L’absence d'une coopération régionale cohérente pourrait pousser certains pays de la CEDEAO à privilégier une collaboration bilatérale avec leurs voisins de l’AES pour des raisons sécuritaires et économiques. Ces initiatives sont nécessaires pour enrayer la tendance expansionniste des groupes. Toutefois, au regard des crises multidimensionnelles que la région traverse et de la couverture géographique de la menace, ces initiatives doivent tenter aussi de s’inscrire dans un cadre régional.

En mars 2024, les pays de l’AES ont annoncé le déploiement d’une force antiterroriste conjointe pour répondre à l'insécurité dans le Liptako Gourma. Toutefois, il n’est pas question pour l’instant de l'étendre vers les zones frontalières des pays côtiers.

La CEDEAO et l'AES pourraient utiliser les canaux de communication existants pour relancer le dialogue

Dans un contexte où les ressources des États sont limitées, les pays de l’AES et leurs voisins côtiers doivent explorer les cadres adaptés pour une collaboration sécuritaire qui prenne en compte leurs zones frontalières tout en évitant de proposer une solution compartimentée et de multiplier les cadres ad hoc.

Lors de la 43e réunion des chefs d’état-major de la CEDEAO, qui s’est tenue du 11 au 13 mars 2025 à Abuja, la CEDEAO a rappelé l’importance d'une action collective pour répondre aux défis sécuritaires multiples de la région. À cet effet, les pays de l’AES et de la CEDEAO pourraient capitaliser sur les canaux de communication existants pour relancer le dialogue et matérialiser leur volonté partagée de coopérer.

Le Togo, le Sénégal et la Sierra Leone ont été désignés par la CEDEAO en juillet 2024 pour négocier avec les pays de l’AES. Le Togo a d’ailleurs joué un rôle dans la libération des soldats ivoiriens détenus au Mali et est le seul pays côtier à avoir participé aux manœuvres militaires conjointes des armées de l'AES et du Tchad de mai à juin 2024 au Niger.

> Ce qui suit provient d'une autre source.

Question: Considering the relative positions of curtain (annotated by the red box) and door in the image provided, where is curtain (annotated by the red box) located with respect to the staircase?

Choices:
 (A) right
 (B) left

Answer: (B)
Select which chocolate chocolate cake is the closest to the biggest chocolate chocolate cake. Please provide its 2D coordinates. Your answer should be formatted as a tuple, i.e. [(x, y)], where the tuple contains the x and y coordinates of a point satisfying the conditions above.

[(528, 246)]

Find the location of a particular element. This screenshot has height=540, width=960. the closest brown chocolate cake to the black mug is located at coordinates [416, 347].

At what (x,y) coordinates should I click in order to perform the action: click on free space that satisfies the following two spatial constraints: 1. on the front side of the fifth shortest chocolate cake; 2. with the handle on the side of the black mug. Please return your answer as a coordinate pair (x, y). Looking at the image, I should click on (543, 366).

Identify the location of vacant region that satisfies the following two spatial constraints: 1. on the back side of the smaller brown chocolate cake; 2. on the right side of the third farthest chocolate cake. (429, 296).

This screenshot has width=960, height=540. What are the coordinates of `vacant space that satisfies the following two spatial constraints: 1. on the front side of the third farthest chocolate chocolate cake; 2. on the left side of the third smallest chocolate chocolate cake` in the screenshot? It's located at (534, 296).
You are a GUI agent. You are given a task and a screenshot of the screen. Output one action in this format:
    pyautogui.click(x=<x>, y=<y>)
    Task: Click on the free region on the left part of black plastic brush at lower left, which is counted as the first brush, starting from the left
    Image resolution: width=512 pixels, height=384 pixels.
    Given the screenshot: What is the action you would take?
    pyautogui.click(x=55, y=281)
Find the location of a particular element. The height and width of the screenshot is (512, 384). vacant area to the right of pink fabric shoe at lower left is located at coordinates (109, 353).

Par ailleurs, le Sénégal et le Ghana ont nommé des envoyés spéciaux pour le Sahel, respectivement en juillet 2024 et en janvier 2025. Les présidents sénégalais et ghanéen ont également effectué des visites d’État dans les pays de l’AES avec comme objectif affiché la recherche de solutions pour rapprocher la CEDEAO et l'AES. Toutefois, le succès de ces efforts dépendra de la capacité des deux organisations à parvenir à un compromis sur le maintien du dialogue et de la coordination des réponses en matière de sécurité et de développement.

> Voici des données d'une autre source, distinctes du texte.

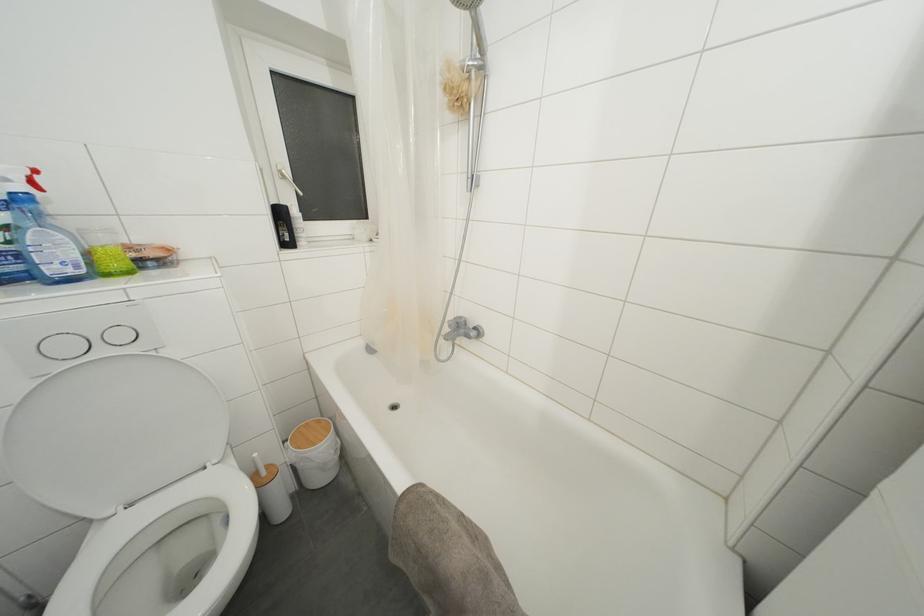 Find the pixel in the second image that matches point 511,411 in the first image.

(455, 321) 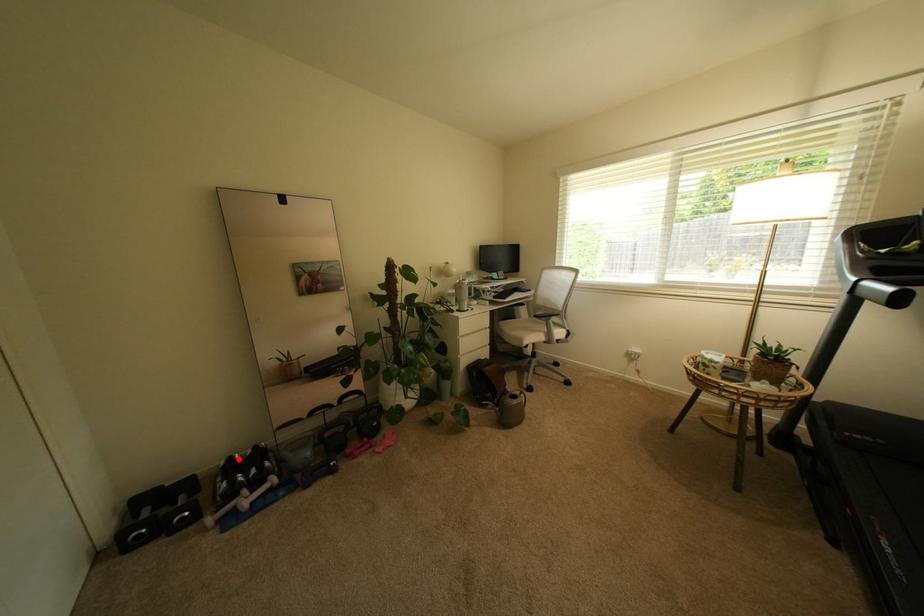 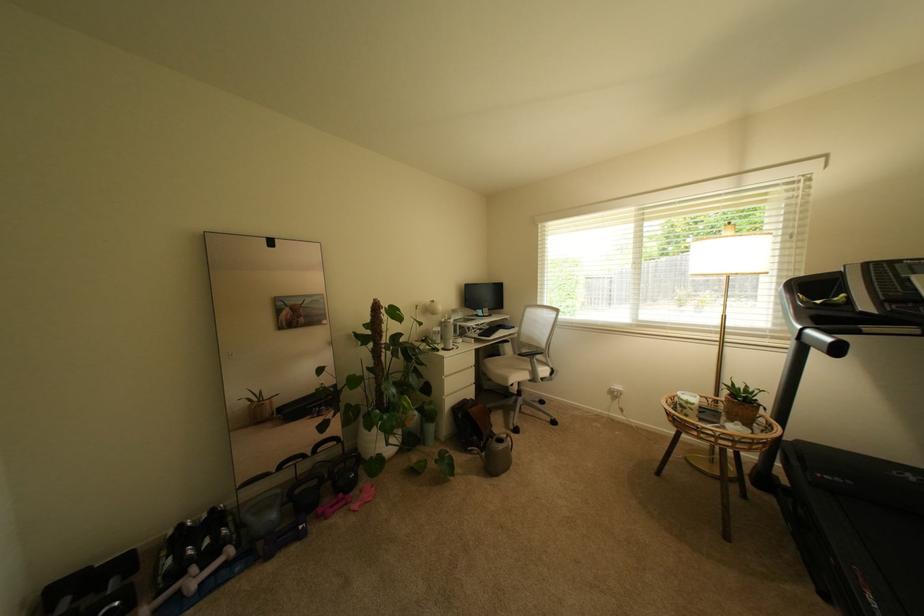 Question: I am providing you with two images of the same scene from different viewpoints. In image1, a red point is highlighted. Considering the same 3D point in image2, which of the following is correct?

Choices:
 (A) It is closer
 (B) It is farther

Answer: (A) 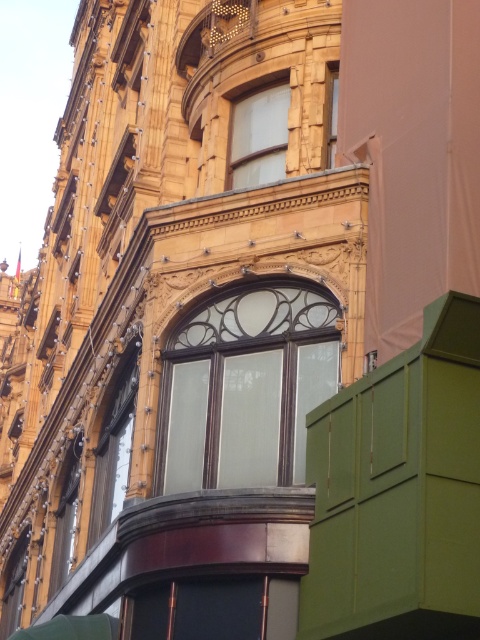 You are an architect inspecting the building facade. You notice the matte glass window at upper left and the clear glass window at upper center. Which window is located higher on the building facade?

The clear glass window at upper center is higher because the matte glass window at upper left is positioned under it.

You are an architect examining the building facade. You need to determine if the matte glass window at upper left can accommodate a wider decorative frame than the clear glass window at upper center. Can it?

The matte glass window at upper left might be wider than clear glass window at upper center, so it could potentially accommodate a wider decorative frame than the clear glass window at upper center.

La zone des trois frontières entre le Bénin, le Niger et le Nigeria ne doit pas devenir un nouvel épicentre du terrorisme

La collaboration régionale est également nécessaire pour répondre à la menace sécuritaire du groupe Lakurawa qui opère depuis au moins 2016 dans le nord-ouest du Nigeria en proie au banditisme et à la criminalité. Initialement constitué comme un groupe d'autodéfense, il a été qualifié cette année par le gouvernement nigérian de groupe terroriste. Il opère également dans certaines parties du Niger et a été accusé d’avoir saboté l'oléoduc Niger-Bénin.

Ces pays doivent travailler ensemble pour éviter que la zone des trois frontières entre le Bénin, le Niger et le Nigeria ne devienne un nouvel épicentre du terrorisme en Afrique de l’Ouest.

Les pays affectés doivent également tirer profit des expériences de leurs homologues africains qui ont affronté le même phénomène comme l’Algérie, la Mauritanie, le Nigeria et le Niger, et qui ont mis en place des programmes de désarmement, de démobilisation et de réintégration. Malgré leurs limites, ces initiatives ont permis de démobiliser des membres de ces groupes, contribuant ainsi à les affaiblir.

Ils doivent continuer à investir dans des réponses multidimensionnelles combinant approches sécuritaires et non-sécuritaires et dont l'efficacité doit être évaluée en temps réel pour les adapter à une menace en constante évolution. Enfin, il y a encore un travail important à faire sur les multiples manières d’affaiblir les groupes en s’attaquant à leurs chaînes d’approvisionnement, de financement et de recrutement.